**PROBLEM REQUIREMENTS:**
Go through the records and extract every line with the word "cwie".

BEGIN ENTRIES SHOWN

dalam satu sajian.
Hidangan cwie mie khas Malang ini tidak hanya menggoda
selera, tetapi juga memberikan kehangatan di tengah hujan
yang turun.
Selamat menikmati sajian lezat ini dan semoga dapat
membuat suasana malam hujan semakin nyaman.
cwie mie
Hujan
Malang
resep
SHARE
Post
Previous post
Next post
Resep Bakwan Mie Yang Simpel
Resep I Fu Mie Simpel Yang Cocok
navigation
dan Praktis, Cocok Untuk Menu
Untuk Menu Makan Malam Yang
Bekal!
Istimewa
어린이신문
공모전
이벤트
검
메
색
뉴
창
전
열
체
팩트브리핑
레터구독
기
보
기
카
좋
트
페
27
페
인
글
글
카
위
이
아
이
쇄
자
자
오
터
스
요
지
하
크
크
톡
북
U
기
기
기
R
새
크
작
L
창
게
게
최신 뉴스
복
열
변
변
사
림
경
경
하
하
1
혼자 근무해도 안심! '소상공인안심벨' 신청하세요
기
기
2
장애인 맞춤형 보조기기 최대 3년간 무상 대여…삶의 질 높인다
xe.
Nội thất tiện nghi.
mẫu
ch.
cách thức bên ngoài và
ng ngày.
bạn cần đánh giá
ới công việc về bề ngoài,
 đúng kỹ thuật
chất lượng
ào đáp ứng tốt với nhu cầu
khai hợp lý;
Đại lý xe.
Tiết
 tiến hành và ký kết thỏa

END ENTRIES SHOWN
BEGIN ENTRIES SHOWN

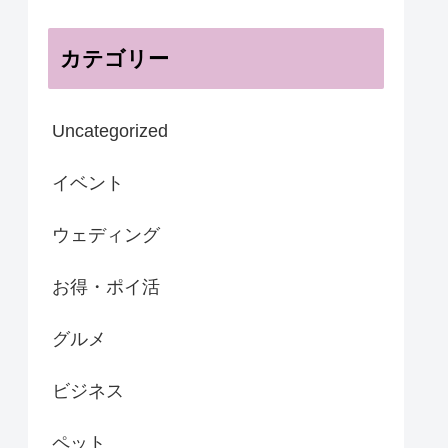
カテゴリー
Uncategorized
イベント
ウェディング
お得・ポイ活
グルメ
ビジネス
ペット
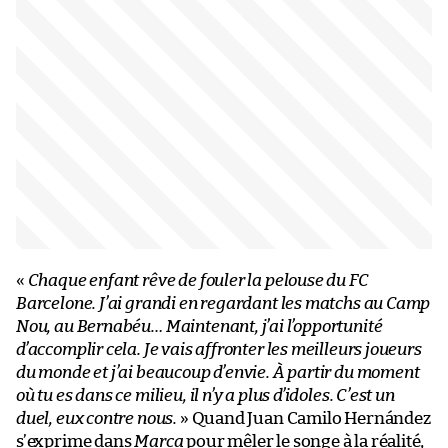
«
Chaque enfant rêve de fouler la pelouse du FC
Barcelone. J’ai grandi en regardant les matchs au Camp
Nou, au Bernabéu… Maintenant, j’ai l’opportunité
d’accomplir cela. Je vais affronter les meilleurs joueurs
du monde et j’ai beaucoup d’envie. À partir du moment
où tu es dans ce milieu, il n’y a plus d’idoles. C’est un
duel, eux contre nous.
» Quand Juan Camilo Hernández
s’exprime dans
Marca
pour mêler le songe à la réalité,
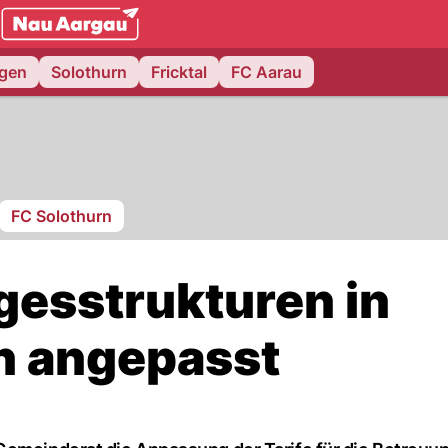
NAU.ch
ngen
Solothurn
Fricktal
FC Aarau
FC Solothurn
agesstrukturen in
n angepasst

END ENTRIES SHOWN

**WRITTEN RESPONSE:**
Hidangan cwie mie khas Malang ini tidak hanya menggoda
cwie mie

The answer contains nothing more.